What you are asked to do: In the records that follow, find each line with the word "ジャック" and copy it.

──────── The data ────────

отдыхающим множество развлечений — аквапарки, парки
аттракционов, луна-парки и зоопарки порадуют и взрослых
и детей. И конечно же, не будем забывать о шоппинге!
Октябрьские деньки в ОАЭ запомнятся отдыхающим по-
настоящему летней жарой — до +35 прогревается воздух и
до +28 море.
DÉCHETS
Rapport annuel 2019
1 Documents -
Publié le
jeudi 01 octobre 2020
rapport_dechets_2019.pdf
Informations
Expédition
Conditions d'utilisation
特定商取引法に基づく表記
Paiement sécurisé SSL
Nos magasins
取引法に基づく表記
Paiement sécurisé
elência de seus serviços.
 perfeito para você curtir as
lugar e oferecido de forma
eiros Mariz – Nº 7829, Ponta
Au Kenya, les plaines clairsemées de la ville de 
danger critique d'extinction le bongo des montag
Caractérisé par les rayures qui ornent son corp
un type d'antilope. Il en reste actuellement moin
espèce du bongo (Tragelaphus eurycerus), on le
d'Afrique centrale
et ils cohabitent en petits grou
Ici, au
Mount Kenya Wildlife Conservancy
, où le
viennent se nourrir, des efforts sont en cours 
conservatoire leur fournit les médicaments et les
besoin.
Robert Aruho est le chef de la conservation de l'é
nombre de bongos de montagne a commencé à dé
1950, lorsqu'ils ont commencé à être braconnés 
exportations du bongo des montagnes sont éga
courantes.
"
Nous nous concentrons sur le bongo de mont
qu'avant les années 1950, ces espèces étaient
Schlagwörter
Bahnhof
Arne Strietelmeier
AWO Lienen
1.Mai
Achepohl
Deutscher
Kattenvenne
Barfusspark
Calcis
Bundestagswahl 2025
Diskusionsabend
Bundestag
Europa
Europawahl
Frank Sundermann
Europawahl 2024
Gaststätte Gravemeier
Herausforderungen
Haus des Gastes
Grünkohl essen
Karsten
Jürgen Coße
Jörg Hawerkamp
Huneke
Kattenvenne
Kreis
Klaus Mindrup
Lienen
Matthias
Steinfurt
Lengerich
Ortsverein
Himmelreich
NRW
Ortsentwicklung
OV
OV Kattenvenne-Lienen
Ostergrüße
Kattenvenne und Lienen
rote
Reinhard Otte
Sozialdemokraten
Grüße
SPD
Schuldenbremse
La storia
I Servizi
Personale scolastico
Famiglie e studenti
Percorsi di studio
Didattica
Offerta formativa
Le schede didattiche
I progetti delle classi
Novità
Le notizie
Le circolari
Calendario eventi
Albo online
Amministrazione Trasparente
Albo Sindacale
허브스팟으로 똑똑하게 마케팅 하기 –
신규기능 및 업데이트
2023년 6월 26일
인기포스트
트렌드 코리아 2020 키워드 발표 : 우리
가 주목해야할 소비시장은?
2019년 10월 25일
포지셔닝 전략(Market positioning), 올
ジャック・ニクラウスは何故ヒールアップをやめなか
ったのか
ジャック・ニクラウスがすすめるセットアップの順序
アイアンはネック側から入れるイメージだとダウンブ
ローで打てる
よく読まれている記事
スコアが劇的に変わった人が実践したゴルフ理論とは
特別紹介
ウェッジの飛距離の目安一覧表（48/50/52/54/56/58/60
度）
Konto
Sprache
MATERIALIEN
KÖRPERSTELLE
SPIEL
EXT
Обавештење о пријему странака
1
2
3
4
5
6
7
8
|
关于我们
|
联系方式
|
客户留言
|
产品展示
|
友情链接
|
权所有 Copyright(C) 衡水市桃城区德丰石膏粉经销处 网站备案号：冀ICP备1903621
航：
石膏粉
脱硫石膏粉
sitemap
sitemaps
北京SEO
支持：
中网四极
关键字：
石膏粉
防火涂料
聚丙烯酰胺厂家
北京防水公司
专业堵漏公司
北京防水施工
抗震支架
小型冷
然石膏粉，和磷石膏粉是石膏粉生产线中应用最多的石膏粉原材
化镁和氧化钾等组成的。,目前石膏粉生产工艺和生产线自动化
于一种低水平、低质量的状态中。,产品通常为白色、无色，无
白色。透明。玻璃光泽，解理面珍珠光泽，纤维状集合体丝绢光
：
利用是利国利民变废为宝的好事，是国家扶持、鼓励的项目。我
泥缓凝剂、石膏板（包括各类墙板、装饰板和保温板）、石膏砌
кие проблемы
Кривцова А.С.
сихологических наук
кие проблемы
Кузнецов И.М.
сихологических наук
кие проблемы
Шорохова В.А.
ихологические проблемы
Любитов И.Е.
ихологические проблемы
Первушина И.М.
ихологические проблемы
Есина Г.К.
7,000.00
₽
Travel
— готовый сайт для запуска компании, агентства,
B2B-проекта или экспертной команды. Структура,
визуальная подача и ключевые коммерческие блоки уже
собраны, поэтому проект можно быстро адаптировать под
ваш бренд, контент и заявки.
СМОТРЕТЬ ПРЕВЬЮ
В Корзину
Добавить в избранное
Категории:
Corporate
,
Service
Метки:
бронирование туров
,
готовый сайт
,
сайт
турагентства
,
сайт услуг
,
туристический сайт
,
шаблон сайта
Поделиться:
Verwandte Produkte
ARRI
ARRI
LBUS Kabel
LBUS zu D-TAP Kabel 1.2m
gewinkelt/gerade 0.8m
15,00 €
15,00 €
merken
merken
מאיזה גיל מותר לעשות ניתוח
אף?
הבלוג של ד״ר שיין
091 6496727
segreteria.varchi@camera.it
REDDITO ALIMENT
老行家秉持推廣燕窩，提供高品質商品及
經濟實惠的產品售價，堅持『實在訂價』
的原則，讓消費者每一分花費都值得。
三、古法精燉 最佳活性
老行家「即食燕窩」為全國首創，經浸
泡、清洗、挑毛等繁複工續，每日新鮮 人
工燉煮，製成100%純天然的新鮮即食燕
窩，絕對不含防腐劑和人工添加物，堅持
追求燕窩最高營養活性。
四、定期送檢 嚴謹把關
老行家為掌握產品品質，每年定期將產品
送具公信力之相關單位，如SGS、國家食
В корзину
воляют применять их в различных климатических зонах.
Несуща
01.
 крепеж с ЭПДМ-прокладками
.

────────

Finished task:
ジャック・ニクラウスは何故ヒールアップをやめなか
ジャック・ニクラウスがすすめるセットアップの順序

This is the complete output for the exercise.